How to Launch a MapReduce Application in Hadoop 1
To see how the JobTracker and TaskTracker work together to carry out a MapReduce action, take a look at the execution of a MapReduce application. The figure shows the interactions, and the following step list lays out the play-by-play:
The client application submits an application request to the JobTracker.
The JobTracker determines how many processing resources are needed to execute the entire application.
This is done by requesting the locations and names of the files and data blocks that the application needs from the NameNode, and calculating how many map tasks and reduce tasks will be needed to process all this data.
The JobTracker looks at the state of the slave nodes and queues all the map tasks and reduce tasks for execution.
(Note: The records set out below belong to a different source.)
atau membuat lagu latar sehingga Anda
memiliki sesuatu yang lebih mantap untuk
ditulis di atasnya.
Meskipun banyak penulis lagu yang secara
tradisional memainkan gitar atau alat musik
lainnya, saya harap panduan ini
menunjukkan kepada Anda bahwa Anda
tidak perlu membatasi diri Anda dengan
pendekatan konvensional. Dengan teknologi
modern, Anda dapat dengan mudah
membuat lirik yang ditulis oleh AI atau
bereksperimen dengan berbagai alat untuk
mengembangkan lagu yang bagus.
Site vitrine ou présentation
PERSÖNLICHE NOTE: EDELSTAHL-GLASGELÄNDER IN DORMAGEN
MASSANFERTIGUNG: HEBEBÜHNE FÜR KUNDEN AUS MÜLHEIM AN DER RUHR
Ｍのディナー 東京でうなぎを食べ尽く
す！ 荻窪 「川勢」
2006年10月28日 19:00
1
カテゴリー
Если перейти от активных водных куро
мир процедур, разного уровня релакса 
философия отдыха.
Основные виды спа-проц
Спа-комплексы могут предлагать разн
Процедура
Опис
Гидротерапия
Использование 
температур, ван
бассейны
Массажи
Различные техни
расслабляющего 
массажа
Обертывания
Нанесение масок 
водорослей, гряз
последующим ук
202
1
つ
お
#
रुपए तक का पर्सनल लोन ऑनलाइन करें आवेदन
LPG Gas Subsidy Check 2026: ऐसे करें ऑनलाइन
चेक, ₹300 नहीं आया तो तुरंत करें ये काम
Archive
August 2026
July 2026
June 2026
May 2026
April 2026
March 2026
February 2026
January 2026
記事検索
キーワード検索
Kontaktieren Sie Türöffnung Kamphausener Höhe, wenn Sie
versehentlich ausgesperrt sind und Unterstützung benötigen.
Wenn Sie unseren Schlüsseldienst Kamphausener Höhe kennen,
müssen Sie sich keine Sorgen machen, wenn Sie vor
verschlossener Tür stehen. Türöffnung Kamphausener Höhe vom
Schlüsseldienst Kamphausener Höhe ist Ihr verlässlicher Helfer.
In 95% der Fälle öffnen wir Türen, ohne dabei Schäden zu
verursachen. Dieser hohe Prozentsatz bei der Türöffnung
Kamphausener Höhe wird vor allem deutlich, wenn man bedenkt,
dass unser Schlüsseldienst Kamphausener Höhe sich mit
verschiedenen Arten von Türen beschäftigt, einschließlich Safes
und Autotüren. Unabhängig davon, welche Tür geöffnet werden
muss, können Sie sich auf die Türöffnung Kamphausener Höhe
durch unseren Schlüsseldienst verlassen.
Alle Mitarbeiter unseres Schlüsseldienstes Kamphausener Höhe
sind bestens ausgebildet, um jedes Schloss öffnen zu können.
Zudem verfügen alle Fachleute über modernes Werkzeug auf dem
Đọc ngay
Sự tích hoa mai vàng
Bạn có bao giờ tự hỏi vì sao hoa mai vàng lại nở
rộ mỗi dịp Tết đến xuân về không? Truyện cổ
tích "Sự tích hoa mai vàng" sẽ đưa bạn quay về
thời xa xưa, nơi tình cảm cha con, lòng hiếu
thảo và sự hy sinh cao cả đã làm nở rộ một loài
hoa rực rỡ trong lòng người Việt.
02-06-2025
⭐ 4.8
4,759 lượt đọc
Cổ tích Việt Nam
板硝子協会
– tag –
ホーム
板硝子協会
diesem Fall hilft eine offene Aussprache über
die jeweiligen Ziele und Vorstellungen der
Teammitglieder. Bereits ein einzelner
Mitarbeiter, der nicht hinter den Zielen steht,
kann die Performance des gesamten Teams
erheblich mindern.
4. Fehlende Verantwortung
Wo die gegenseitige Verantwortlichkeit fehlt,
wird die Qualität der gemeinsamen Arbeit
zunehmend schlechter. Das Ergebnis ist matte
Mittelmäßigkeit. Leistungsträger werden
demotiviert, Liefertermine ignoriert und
As processing slots become available on the slave nodes, map tasks are deployed to the slave nodes.
Map tasks assigned to specific blocks of data are assigned to nodes where that same data is stored.
The JobTracker monitors task progress, and in the event of a task failure or a node failure, the task is restarted on the next available slot.
If the same task fails after four attempts (which is a default value and can be customized), the whole job will fail.
After the map tasks are finished, reduce tasks process the interim result sets from the map tasks.
The result set is returned to the client application.
More complicated applications can have multiple rounds of map/reduce phases, where the result of one round is used as input for the second round. This is quite common with SQL-style workloads, where there are, for example, join and group-by operations.